A title provides a veneer of authority and initially makes it easier to be taken seriously, but rank or position alone can’t transform anyone into a leader. Instead, leadership is about affecting others in a good way. As President John Quincy Adams said, “If your actions inspire others to dream more, learn more, do more and become more, you are a leader.”
Many Are Called
Anyone can aspire to become a leader. And in times of upheaval or difficulty (such as during the current pandemic), it’s important that everyone demonstrate as much leadership as possible, regardless of the positions they hold. Your positive energy — in the form of extra effort and confident attitude — can reverberate throughout your corner of AmeriLife Distribution.
Of course, it helps tremendously if you actually want to be a leader. When we see a vacuum of leadership and the necessity for someone to step up, we may be reluctant to act. Here’s why:
- We may prefer to stay in our comfort zone. It’s understandable that someone might say, “I’m getting paid X for doing A, B and C, and I’m happy with that arrangement. If I do A, B and C plus D, I’ll still only get paid X. There’s no incentive to do more.”
The short-sightedness of this attitude is easy to spot. Extra effort typically brings rewards in terms of compensation and prestige. More critically, though, there may be situations in which a failure to act precedes ruinous consequences.
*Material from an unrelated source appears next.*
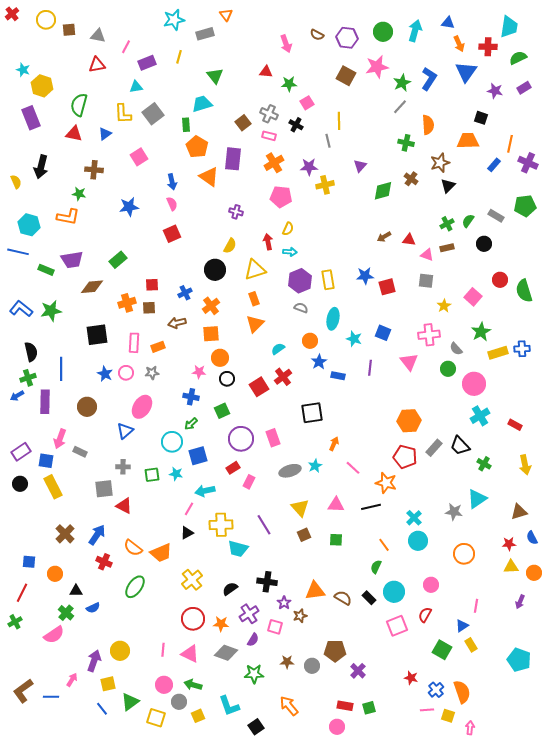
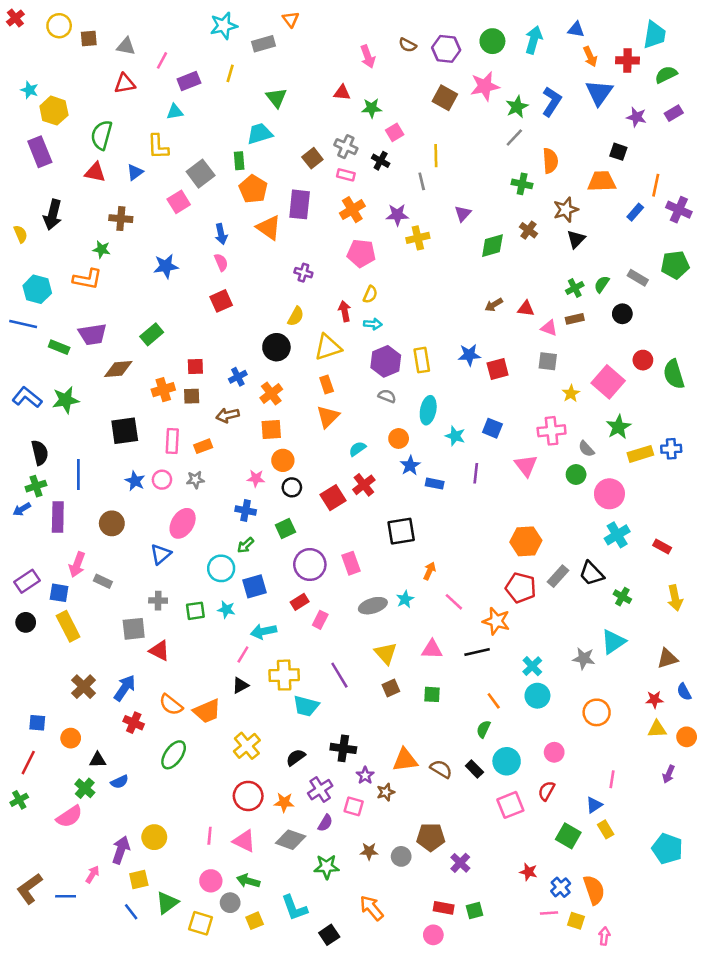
gray square: (153, 114) -> (201, 174), moved
pink square: (473, 297) -> (608, 382), size x1.4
Ultimately, selfishness is a game nobody wins.
- We may not feel qualified to take on the responsibility. Absence of formal training, lack of experience or unfamiliarity with the involved parties may prevent action, even though other strengths can more than make up for deficits in qualification.
Being the only one ready and willing to take on a challenge automatically makes you the most qualified person for a job. Simply step forward and resolve to do your best. Treat the enterprise as an adventure of self-discovery as you learn what you’re capable of achieving.
- We may be afraid of making a mistake. The ancient Greek physician Hippocrates wrote, “First, do no harm,” and the last thing any of us what to do is make a bad situation worse.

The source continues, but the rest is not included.